Up to the line containing "will) who were in a band together for years.", nothing is kept; from that line through the end of the data below, output every line exactly.

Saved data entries
==================================================
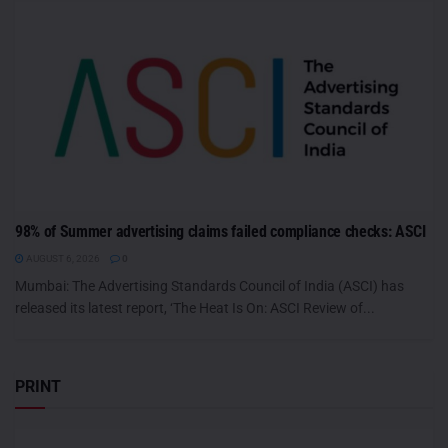
98% of Summer advertising claims failed compliance checks: ASCI
AUGUST 6, 2026
0
Mumbai: The Advertising Standards Council of India (ASCI) has
released its latest report, ‘The Heat Is On: ASCI Review of...
PRINT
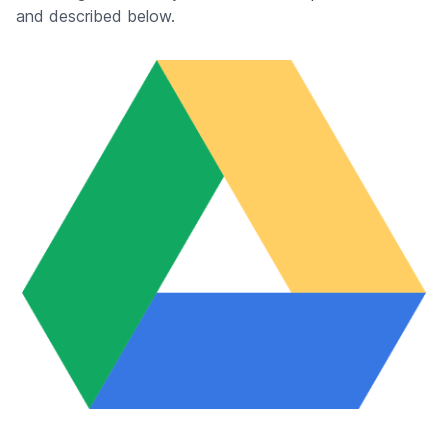
and described below.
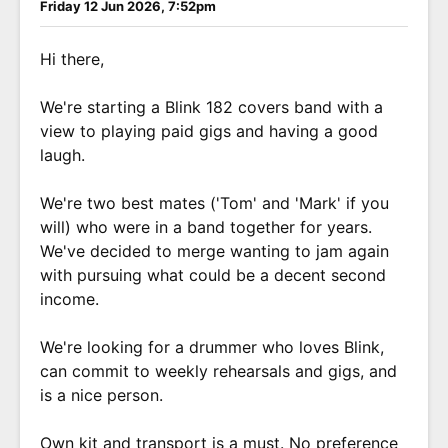
Friday 12 Jun 2026, 7:52pm
Hi there,
We're starting a Blink 182 covers band with a
view to playing paid gigs and having a good
laugh.
We're two best mates ('Tom' and 'Mark' if you
will) who were in a band together for years.
We've decided to merge wanting to jam again
with pursuing what could be a decent second
income.
We're looking for a drummer who loves Blink,
can commit to weekly rehearsals and gigs, and
is a nice person.
Own kit and transport is a must. No preference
==================================================
▶ _Solution_
will) who were in a band together for years.
We've decided to merge wanting to jam again
with pursuing what could be a decent second
income.
We're looking for a drummer who loves Blink,
can commit to weekly rehearsals and gigs, and
is a nice person.
Own kit and transport is a must. No preference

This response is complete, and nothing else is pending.